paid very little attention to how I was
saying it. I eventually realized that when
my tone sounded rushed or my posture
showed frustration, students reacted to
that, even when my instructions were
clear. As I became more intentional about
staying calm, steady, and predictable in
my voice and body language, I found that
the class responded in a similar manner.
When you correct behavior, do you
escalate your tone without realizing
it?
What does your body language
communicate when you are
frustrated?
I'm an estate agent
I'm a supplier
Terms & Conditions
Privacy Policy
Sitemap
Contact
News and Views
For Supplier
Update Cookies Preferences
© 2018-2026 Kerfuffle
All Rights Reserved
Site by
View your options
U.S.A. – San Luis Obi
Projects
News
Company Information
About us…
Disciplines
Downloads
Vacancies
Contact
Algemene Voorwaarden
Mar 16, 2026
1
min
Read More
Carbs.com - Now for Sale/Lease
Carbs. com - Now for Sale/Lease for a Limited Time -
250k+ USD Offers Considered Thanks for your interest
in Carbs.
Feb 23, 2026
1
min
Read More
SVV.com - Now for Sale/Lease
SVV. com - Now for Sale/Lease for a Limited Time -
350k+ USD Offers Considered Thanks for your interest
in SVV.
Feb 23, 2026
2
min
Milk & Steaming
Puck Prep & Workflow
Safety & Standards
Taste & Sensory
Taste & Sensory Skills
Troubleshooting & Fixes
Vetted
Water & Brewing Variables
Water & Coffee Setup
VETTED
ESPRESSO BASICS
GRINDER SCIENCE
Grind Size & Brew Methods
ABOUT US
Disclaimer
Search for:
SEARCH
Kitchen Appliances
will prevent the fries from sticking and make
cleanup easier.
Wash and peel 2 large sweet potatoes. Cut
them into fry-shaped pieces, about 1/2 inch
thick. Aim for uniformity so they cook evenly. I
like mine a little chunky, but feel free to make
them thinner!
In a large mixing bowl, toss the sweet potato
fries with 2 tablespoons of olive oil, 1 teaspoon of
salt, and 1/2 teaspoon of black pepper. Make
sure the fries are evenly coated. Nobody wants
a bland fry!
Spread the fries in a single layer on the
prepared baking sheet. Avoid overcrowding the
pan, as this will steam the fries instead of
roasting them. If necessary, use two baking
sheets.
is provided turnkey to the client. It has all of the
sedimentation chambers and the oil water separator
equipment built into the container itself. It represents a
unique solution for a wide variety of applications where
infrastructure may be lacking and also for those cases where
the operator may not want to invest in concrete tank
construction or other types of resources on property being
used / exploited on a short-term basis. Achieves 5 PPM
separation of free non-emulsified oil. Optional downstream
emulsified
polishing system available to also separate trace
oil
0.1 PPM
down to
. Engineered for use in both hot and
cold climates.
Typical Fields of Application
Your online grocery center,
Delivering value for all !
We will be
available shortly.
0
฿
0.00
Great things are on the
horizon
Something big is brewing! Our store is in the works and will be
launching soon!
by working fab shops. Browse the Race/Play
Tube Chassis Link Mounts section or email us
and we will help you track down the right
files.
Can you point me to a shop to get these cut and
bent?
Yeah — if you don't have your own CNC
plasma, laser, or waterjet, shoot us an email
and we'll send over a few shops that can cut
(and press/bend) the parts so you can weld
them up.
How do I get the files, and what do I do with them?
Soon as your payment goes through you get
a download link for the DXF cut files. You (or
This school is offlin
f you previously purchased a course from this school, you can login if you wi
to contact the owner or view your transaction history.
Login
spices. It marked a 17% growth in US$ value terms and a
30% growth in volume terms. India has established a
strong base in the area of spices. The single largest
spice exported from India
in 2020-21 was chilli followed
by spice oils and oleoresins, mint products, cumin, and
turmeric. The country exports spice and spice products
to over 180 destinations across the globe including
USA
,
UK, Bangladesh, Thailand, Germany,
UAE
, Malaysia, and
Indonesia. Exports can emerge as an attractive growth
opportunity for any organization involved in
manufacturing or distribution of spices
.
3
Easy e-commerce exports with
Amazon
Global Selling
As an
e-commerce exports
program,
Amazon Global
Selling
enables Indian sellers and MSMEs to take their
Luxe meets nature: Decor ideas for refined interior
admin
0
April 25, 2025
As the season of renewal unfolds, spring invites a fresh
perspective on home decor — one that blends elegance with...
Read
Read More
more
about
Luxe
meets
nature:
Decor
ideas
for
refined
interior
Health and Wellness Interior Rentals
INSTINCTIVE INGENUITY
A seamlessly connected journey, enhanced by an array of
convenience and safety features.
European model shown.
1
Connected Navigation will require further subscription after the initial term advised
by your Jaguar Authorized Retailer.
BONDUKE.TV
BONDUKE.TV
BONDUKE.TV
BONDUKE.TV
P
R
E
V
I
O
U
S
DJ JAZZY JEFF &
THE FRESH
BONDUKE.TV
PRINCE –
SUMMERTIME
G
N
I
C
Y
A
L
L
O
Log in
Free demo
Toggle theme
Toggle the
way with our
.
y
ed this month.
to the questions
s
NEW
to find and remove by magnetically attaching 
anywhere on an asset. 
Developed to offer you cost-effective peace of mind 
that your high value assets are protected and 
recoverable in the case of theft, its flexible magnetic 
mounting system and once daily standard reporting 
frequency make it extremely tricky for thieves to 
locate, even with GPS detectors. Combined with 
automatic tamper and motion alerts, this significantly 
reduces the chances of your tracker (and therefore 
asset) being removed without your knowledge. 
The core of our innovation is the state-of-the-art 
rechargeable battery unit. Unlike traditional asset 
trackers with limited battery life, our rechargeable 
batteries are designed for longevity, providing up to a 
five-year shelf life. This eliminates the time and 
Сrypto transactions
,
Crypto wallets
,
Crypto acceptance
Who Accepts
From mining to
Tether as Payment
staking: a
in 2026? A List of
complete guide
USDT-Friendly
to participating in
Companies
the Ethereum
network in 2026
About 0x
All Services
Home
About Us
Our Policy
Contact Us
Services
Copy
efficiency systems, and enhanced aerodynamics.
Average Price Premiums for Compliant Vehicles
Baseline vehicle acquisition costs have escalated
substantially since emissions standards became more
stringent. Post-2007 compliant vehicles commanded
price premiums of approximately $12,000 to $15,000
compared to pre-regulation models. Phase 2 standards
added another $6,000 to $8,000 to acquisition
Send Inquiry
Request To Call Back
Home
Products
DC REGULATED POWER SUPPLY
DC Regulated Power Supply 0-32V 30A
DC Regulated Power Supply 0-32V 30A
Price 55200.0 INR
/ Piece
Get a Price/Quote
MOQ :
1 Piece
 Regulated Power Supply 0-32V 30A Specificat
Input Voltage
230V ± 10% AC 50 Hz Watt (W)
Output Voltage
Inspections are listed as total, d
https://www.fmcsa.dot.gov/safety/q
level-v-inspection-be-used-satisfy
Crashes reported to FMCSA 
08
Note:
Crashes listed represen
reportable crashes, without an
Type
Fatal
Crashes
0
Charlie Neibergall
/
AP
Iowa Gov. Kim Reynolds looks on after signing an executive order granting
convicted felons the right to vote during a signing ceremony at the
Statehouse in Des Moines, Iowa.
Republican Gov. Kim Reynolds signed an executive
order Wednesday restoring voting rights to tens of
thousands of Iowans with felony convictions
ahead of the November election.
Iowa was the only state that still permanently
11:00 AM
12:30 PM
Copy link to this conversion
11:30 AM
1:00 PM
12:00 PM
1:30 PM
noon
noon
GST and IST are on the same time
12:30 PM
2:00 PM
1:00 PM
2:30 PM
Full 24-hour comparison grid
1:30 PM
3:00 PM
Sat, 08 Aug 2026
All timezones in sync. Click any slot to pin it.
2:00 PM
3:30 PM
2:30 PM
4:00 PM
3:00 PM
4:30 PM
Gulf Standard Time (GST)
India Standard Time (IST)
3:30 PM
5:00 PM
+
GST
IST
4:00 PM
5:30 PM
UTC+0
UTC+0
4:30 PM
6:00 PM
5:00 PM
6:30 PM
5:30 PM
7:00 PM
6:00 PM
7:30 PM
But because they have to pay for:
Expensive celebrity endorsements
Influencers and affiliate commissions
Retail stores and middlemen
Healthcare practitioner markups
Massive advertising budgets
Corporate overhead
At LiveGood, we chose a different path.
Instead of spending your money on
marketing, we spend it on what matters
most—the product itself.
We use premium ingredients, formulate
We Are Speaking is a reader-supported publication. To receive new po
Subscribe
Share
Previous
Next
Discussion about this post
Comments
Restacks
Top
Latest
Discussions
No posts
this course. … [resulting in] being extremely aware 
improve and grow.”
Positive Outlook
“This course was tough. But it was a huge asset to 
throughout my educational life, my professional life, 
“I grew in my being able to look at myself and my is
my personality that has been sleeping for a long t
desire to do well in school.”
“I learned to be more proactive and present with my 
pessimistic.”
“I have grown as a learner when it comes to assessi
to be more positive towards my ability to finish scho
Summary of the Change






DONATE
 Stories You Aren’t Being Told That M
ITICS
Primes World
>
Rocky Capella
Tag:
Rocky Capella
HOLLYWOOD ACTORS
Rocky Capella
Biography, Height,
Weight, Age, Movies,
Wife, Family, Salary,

____

*ASSIGNED TASK:*
Would you copy out exactly the lines above that start at the one containing "Iowa Gov. Kim" and end at the one containing "Instead of spending your money on", inclusive?

*RESULT FOR THIS TASK:*
Iowa Gov. Kim Reynolds looks on after signing an executive order granting
convicted felons the right to vote during a signing ceremony at the
Statehouse in Des Moines, Iowa.
Republican Gov. Kim Reynolds signed an executive
order Wednesday restoring voting rights to tens of
thousands of Iowans with felony convictions
ahead of the November election.
Iowa was the only state that still permanently
11:00 AM
12:30 PM
Copy link to this conversion
11:30 AM
1:00 PM
12:00 PM
1:30 PM
noon
noon
GST and IST are on the same time
12:30 PM
2:00 PM
1:00 PM
2:30 PM
Full 24-hour comparison grid
1:30 PM
3:00 PM
Sat, 08 Aug 2026
All timezones in sync. Click any slot to pin it.
2:00 PM
3:30 PM
2:30 PM
4:00 PM
3:00 PM
4:30 PM
Gulf Standard Time (GST)
India Standard Time (IST)
3:30 PM
5:00 PM
+
GST
IST
4:00 PM
5:30 PM
UTC+0
UTC+0
4:30 PM
6:00 PM
5:00 PM
6:30 PM
5:30 PM
7:00 PM
6:00 PM
7:30 PM
But because they have to pay for:
Expensive celebrity endorsements
Influencers and affiliate commissions
Retail stores and middlemen
Healthcare practitioner markups
Massive advertising budgets
Corporate overhead
At LiveGood, we chose a different path.
Instead of spending your money on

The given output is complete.